# Lease 622 for $299 + Sell 921 on ebay = FREE 622



## lionsrule (Nov 25, 2003)

Why aren't more people discussing this option? I've watched auctions on ebay over the last few days and the 921's are consistantly going for near $300.

Why not sell on ebay and then order the 622, making it essentially fee?


I know it's what I'm going to do!


Also, does anyone know if dish will "throw in" a dp44 switch to replace a dp34 switch? I ask only because IF I decide to get a 622 I basically HAVE to have a dp44 so I can use the spitter to the two tuners on the 622. (my basement is drywalled and there is NO WAY to fish another line)


----------



## zer0cool (Nov 24, 2004)

That's my plan at this point. Once the 622 is up and running smoothly, the 921 will go to Ebay. (Unless I decide to give it to my parents, who have no DVR).


----------



## dave1234 (Oct 9, 2005)

lionsrule said:


> Why aren't more people discussing this option? I've watched auctions on ebay over the last few days and the 921's are consistantly going for near $300.
> 
> Why not sell on ebay and then order the 622, making it essentially fee?
> 
> ...


A couple of points. When you pay $299 for the 622 that's a lease fee, you won't own it like you do the 921. Plus there will be a monthly lease fee.

Second Dish has said they won't activate new HD subsriptions on 921's or 942's. Whether they stick to that decision remains to be seen. If new HD subsrciptions aren't allowed the 921,942 essentially turns into a SD receiver/recorder, making it worth far less.

Finally Dish won't throw in a dp44 switch, but they will install a Dish 1000 that will allow you to use only 1 run of coax to the diplexer which provides for the two inputs of the 622


----------



## harsh (Jun 15, 2003)

lionsrule said:


> Also, does anyone know if dish will "throw in" a dp44 switch to replace a dp34 switch? I ask only because IF I decide to get a 622 I basically HAVE to have a dp44 so I can use the spitter to the two tuners on the 622. (my basement is drywalled and there is NO WAY to fish another line)


The Dish1000 comes with a DPP LNB setup, so you don't need the DPP44 to do dual tuners with a splitter. You would only need a DPP44 if you have more than two receivers (or maybe if you have a 721). I gave some thought to activating a third receiver just to get the DPP44.


----------



## harsh (Jun 15, 2003)

dave1234 said:


> Second Dish has said they won't activate new HD subsriptions on 921's or 942's. Whether they stick to that decision remains to be seen. If new HD subsrciptions aren't allowed the 921,942 essentially turns into a SD receiver/recorder, making it worth far less.


I've seen this claim a number of times, but I haven't actually seen or heard anything official from Dish. Where did you come by authoritative information about this new policy?


----------



## Stewart Vernon (Jan 7, 2005)

harsh said:


> I've seen this claim a number of times, but I haven't actually seen or heard anything official from Dish. Where did you come by authoritative information about this new policy?

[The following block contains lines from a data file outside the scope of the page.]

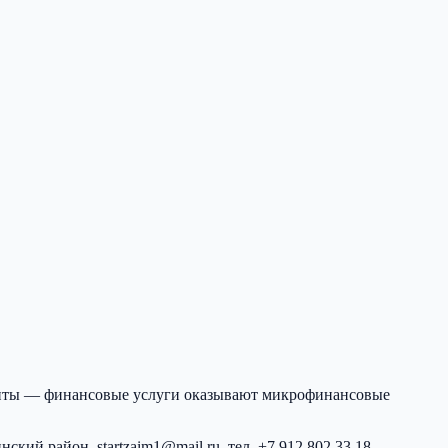
диты — финансовые услуги оказывают микрофинансовые
инский район
.
startzaim1@mail.ru
, тел.
+7 912 802 33 18
.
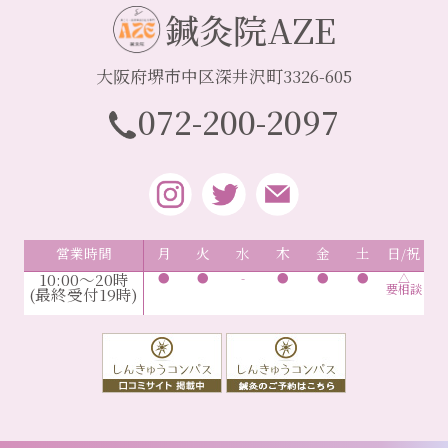
鍼灸院AZE
大阪府堺市中区深井沢町3326-605
072-200-2097
営業時間
月
火
水
木
金
土
日/祝
10:00～20時
●
●
-
●
●
●
△
要相談
(最終受付19時)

I don't know about these claims either... but assume for a moment that Dish would allow the activation.

The old "cheap" HD packs don't exist anymore... so anyone who called to activate the 942/921 would have to pay the new price but not be able to receive all of the channels. Can you say "disgruntled buyer"... and for all the people mad at Dish for making them upgrade to get new channels... what's the guy who buys your receiver on eBay going to say to you when he finds out he can't get the channels?


----------



## AcuraCL (Dec 12, 2005)

HDMe said:


> ... what's the guy who buys your receiver on eBay going to say to you when he finds out he can't get the channels?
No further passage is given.